The ADA System ECM suite offers solutions for automatic content recognition. This helps to identify automatically content received from various sources and reduce the need to manually index a document or file. Thus accelerate the process time and efficiency.
The Text Searcher module enables conducting searches in content of textual files, MS-Word, MS-Excel and textual PDF documents or OCR output files. This way, extensive search options are added without being confined to merely the indexing data, but also using the document’s content. Searches can be conducted with the purpose of finding documents containing required textual words or phrases. The search syntax is similar to the one employed by Google for web searches. Searches can be conducted combining parameters of data from the system’s database with textual searches. For instance, a search for the entire documents related to a certain customer containing the word “Order”.

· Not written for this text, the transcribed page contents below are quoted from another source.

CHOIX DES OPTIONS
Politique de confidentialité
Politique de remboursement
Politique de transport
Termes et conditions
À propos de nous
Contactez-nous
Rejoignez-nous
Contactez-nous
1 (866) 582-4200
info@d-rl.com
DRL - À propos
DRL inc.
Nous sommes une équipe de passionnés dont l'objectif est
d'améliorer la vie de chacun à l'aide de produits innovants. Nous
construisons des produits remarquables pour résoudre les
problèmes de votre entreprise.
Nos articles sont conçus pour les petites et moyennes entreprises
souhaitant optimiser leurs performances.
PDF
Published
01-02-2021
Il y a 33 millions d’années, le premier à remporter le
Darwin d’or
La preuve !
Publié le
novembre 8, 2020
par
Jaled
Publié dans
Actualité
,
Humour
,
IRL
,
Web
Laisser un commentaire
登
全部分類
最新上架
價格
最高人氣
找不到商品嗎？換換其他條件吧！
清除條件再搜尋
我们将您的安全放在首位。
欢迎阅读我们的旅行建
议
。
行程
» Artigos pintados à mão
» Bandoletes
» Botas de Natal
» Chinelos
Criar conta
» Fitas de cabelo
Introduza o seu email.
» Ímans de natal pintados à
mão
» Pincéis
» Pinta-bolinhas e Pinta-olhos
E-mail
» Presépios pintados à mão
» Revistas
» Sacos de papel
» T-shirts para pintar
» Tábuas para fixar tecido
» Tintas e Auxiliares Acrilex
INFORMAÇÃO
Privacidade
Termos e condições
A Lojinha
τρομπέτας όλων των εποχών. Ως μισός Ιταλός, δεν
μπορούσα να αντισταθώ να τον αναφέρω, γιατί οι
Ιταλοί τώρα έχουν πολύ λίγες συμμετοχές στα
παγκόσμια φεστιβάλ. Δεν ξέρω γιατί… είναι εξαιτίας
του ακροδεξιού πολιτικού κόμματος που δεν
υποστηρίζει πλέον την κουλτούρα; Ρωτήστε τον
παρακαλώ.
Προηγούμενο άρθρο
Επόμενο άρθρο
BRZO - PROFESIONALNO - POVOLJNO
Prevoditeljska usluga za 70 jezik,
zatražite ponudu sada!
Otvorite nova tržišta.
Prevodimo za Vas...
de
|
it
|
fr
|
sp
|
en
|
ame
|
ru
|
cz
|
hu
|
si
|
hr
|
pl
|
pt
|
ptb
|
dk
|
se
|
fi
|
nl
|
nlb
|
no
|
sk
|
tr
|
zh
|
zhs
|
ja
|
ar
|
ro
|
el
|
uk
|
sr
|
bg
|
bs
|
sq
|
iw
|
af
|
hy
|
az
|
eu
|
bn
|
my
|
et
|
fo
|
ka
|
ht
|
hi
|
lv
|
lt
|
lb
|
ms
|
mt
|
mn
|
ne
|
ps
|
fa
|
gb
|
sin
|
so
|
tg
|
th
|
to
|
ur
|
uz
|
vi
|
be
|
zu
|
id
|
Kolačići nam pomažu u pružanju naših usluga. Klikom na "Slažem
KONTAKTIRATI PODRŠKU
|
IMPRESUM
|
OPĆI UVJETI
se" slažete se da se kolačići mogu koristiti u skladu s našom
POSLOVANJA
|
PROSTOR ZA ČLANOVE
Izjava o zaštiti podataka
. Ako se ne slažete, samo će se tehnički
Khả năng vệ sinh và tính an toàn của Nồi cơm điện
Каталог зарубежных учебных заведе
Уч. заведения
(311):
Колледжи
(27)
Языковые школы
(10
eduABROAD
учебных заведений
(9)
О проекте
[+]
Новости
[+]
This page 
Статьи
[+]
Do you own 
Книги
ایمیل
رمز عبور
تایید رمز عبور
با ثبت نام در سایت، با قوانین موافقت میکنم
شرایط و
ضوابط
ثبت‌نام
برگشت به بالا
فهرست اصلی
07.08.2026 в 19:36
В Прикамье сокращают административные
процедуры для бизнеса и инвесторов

The modules employs the to Apache Lucene ™ core, high-performance, full-featured text search engine library written entirely in Java. It is Scalable, high-Performance Indexing engine:
- over 150GB/hour on modern hardware
- small RAM requirements — only 1MB heap
- incremental indexing as fast as batch indexing
- index size roughly 20-30% the size of text indexed
Powerful, Accurate and Efficient Search Algorithms:
- ranked searching — best results returned first
- many powerful query types: phrase queries, wildcard queries, proximity queries, range queries and more
- fielded searching (e.g. title, author, contents)
- sorting by any field
- multiple-index searching with merged results
- allows simultaneous update and searching
- flexible faceting, highlighting, joins and result grouping
- fast, memory-efficient and typo-tolerant suggests
- pluggable ranking models, including the Vector Space Model and Okapi BM25
- configurable storage engine (codecs)
BAR CODE RECOGNITION
The Bar Code recognition Module enables the system to recognize the bar code printed on the scanned document, thus automatically receiving the relevant indexing data of a document or a documents group. The module enables recognition of the bar code in any position on the document; this feature is enabling recognition of several bar codes on the same page. In addition, the bar code can act as a separator between multi page documents scanned in one batch.
The OCR module recognizes texts from scanned documents. After recognition, the Text Searcher Module can be deployed to search for documents by their content. In addition, it is possible to detect certain predefines areas in the scanned forms for extracting of data.